A shift favoring excitatory over inhibitory neurotransmission can lead to excessive neural activation, autonomic dysfunction, sensory hypersensitivities, sleep disturbances, and cognitive impairment. Reduced GABAergic tone combined with increased glutamatergic and noradrenergic activity may elevate skeletal muscle tone, contributing to calcium overload, mitochondrial dysfunction, exertional intolerance, and post-exertional malaise. Various pharmacological treatments may partially rebalance these neurotransmitter systems, but limited efficacy highlights the need for systematic investigation and individualized strategies.

Source: Wirth KJ, Scheibenbogen C. Imbalance of Excitatory and Inhibitory Neurotransmitter Systems in Myalgic Encephalomyelitis/Chronic Fatigue Syndrome. Int J Mol Sci. 2026 Apr 30;27(9):4041. doi: 10.3390/ijms27094041. PMID: 42123618. https://www.mdpi.com/1422-0067/27/9/4041 (Full text)
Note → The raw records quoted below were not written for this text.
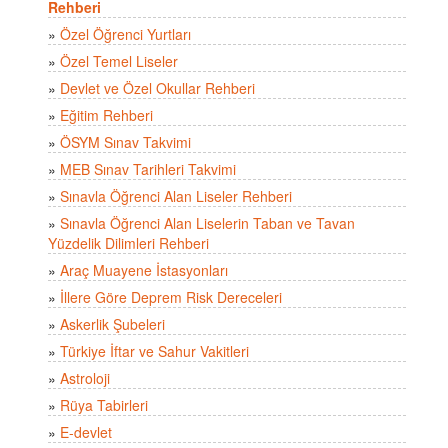
Rehberi
»
Özel Öğrenci Yurtları
»
Özel Temel Liseler
»
Devlet ve Özel Okullar Rehberi
»
Eğitim Rehberi
»
ÖSYM Sınav Takvimi
»
MEB Sınav Tarihleri Takvimi
»
Sınavla Öğrenci Alan Liseler Rehberi
»
Sınavla Öğrenci Alan Liselerin Taban ve Tavan
Yüzdelik Dilimleri Rehberi
»
Araç Muayene İstasyonları
»
İllere Göre Deprem Risk Dereceleri
»
Askerlik Şubeleri
»
Türkiye İftar ve Sahur Vakitleri
»
Astroloji
»
Rüya Tabirleri
»
E-devlet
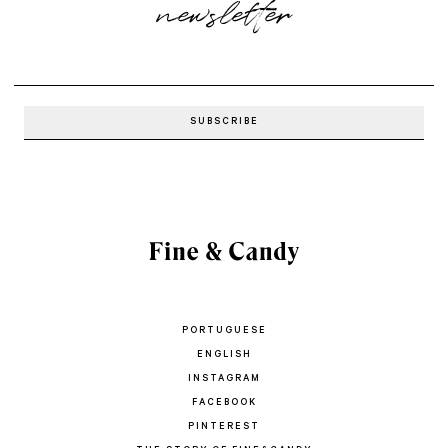
newsletter
PORTUGUESE
ENGLISH
INSTAGRAM
FACEBOOK
PINTEREST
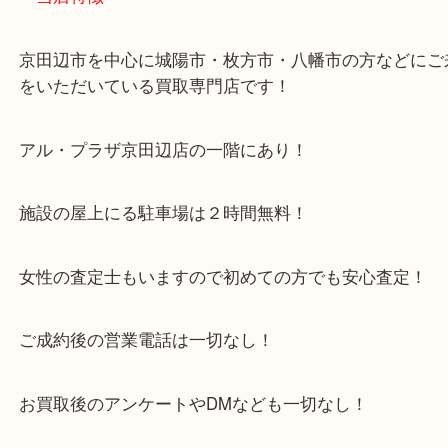
大吉アルプラザ京田辺店
・当店特徴
京田辺市を中心に城陽市・枚方市・八幡市の方など
をいただいている買取専門店です！
アル・プラザ京田辺店の一階にあり！
施設の屋上にる駐車場は２時間無料！
女性の査定士もいますので初めての方でも安心査定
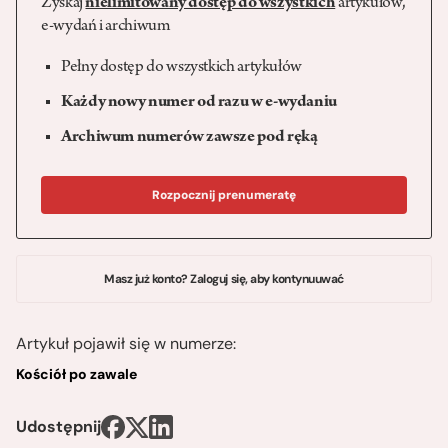
Zyskaj
nielimitowany dostęp do wszystkich
artykułów,
e-wydań i archiwum
Pełny dostęp do wszystkich artykułów
Każdy nowy numer od razu w e-wydaniu
Archiwum numerów zawsze pod ręką
Rozpocznij prenumeratę
Masz już konto? Zaloguj się, aby kontynuuwać
Artykuł pojawił się w numerze:
Kościół po zawale
Udostępnij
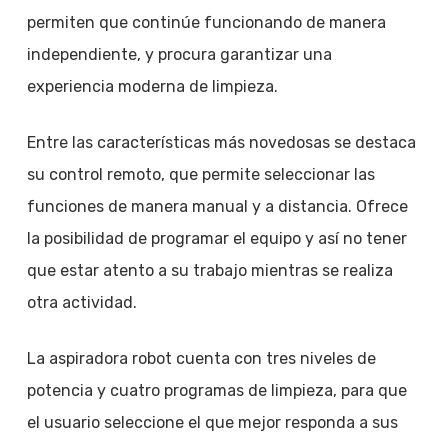
permiten que continúe funcionando de manera
independiente, y procura garantizar una
experiencia moderna de limpieza.
Entre las características más novedosas se destaca
su control remoto, que permite seleccionar las
funciones de manera manual y a distancia. Ofrece
la posibilidad de programar el equipo y así no tener
que estar atento a su trabajo mientras se realiza
otra actividad.
La aspiradora robot cuenta con tres niveles de
potencia y cuatro programas de limpieza, para que
el usuario seleccione el que mejor responda a sus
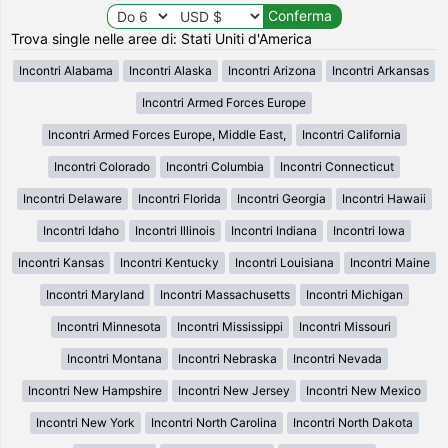
Trova single nelle aree di: Stati Uniti d'America
Incontri Alabama
Incontri Alaska
Incontri Arizona
Incontri Arkansas
Incontri Armed Forces Europe
Incontri Armed Forces Europe, Middle East,
Incontri California
Incontri Colorado
Incontri Columbia
Incontri Connecticut
Incontri Delaware
Incontri Florida
Incontri Georgia
Incontri Hawaii
Incontri Idaho
Incontri Illinois
Incontri Indiana
Incontri Iowa
Incontri Kansas
Incontri Kentucky
Incontri Louisiana
Incontri Maine
Incontri Maryland
Incontri Massachusetts
Incontri Michigan
Incontri Minnesota
Incontri Mississippi
Incontri Missouri
Incontri Montana
Incontri Nebraska
Incontri Nevada
Incontri New Hampshire
Incontri New Jersey
Incontri New Mexico
Incontri New York
Incontri North Carolina
Incontri North Dakota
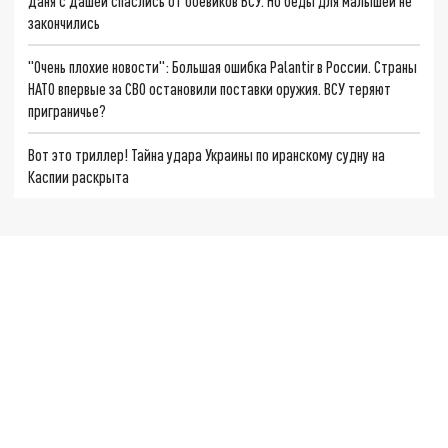
Даня с Дашей спаслись от боевиков ВСУ. Но беды для малышей не
закончились
"Очень плохие новости": Большая ошибка Palantir в России. Страны
НАТО впервые за СВО остановили поставки оружия. ВСУ теряют
приграничье?
Вот это триллер! Тайна удара Украины по иранскому судну на
Каспии раскрыта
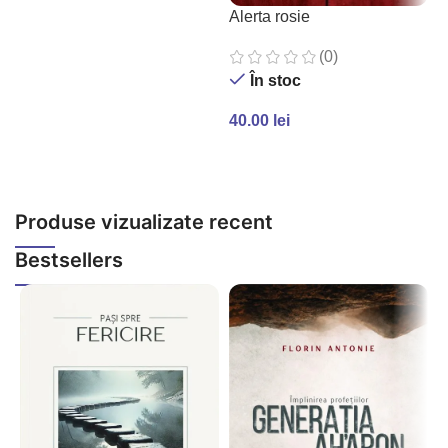
Alerta rosie
A
2
(0)
În stoc
40.00
lei
6
ADAUGĂ ÎN COȘ
Produse vizualizate recent
Bestsellers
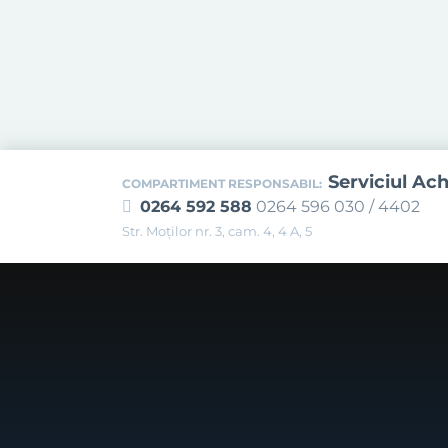
Serviciul Ach
COMPARTIMENT RESPONSABIL:
0264 592 588
0264 596 030 / 4402
Str. Moţilor nr. 3, cam. 4, 4 A, 5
Systematic Examination of Gene Expression and Proteomic Evidence Across Tissues Supports the Role of Mitochondrial Dysregulation in ME/CFS

Abstract:

Myalgic encephalomyelitis/chronic fatigue syndrome (ME/CFS) is a chronic, multisystem disease characterized by post-exertional malaise and persistent fatigue. The cause of ME/CFS is not well understood, and there are no established biomarkers or FDA-approved pharmacotherapies. The clinical heterogeneity of ME/CFS presents challenges to diagnosis and treatment and necessitates collaborative efforts to generate robust findings. This study leveraged gene and protein expression data from the mapMECFS data repository and the DecodeME Genome-Wide Association Study (GWAS) to assess consistent gene signatures across studies.

The mitochondrial genes MT-RNR1 and MT-RNR2 exhibited lower expression in ME/CFS cases in two studies. Combining this with increased expression of mitochondrial genes in platelets from another study, this supports mitochondrial dysregulation as having a role in ME/CFS.

Furthermore, ME/CFS-associated genes were mapped to compounds in drug databases as possible treatments for further investigation. In muscle gene expression data, 107 approved compounds target 26 genes with functions relevant to mitochondrial support and immunomodulators. From the DecodeME GWAS, 83 approved compounds target 24 genes with functions related to energy metabolism and mitochondrial function.

Though little consistency in specific genes was observed across studies, which highlights the need for larger studies, mitochondrial dysfunction in ME/CFS cases was evident across studies.

Source: Keele GR, Enger M, Barnette Q, Ruiz-Esparza R, Alvarado M, Mathur R, Stratford JK, Giamberardino SN, Brown LM, Webb BT, Carnes MU. Systematic Examination of Gene Expression and Proteomic Evidence Across Tissues Supports the Role of Mitochondrial Dysregulation in ME/CFS. Int J Mol Sci. 2026 Feb 19;27(4):1997. doi: 10.3390/ijms27041997. PMID: 41752134. https://www.mdpi.com/1422-0067/27/4/1997 (Full text)

Reduced ATP-to-phosphocreatine ratios in neuropsychiatric post-COVID condition: Evidence from 31P magnetic resonance spectroscopy

Abstract:

Background: Post-COVID condition (PCCo) affects 5-10% of individuals following SARS-CoV-2 infection, with cognitive disturbances being a major feature. Central hypotheses regarding its pathophysiology include disturbed cell energy metabolism and oxidative stress pointing to mitochondrial dysfunction. However, brain energy metabolism remains unexplored.

Methods: We investigated cerebral high-energy phosphate metabolism in 27 PCCo patients and 23 fully recovered controls using whole-brain 31P-MRSI at 3T. ATP/PCr ratios were quantified throughout the brain and analyzed with voxel-based and regional statistics including correlations with neuropsychological performance (Montreal Cognitive Assessment and Trail Making Test Part B). Statistical analysis employed voxel-wise comparisons with age as covariate, followed by region-of-interest analysis of cingulate cortex subdivisions.

Results: PCCo patients showed a significant cluster of reduced ATP/PCr ratios centered on the cingulate cortex. Regional analysis revealed consistent reductions across anterior (ACC), mid- (MCC), and posterior (PCC) cingulate cortices. Lower ATP/PCr ratios in the ACC specifically correlated with poorer cognitive performance. Exploratory analyses revealed a trend toward higher intracellular pH in the MCC with significant negative correlation between pH and ATP/PCr observed only in patients, suggesting disease-specific alterations in pH regulation and bioenergetic homeostasis. Subgroup analysis showed similar metabolic alterations in PCCo patients meeting ME/CFS criteria.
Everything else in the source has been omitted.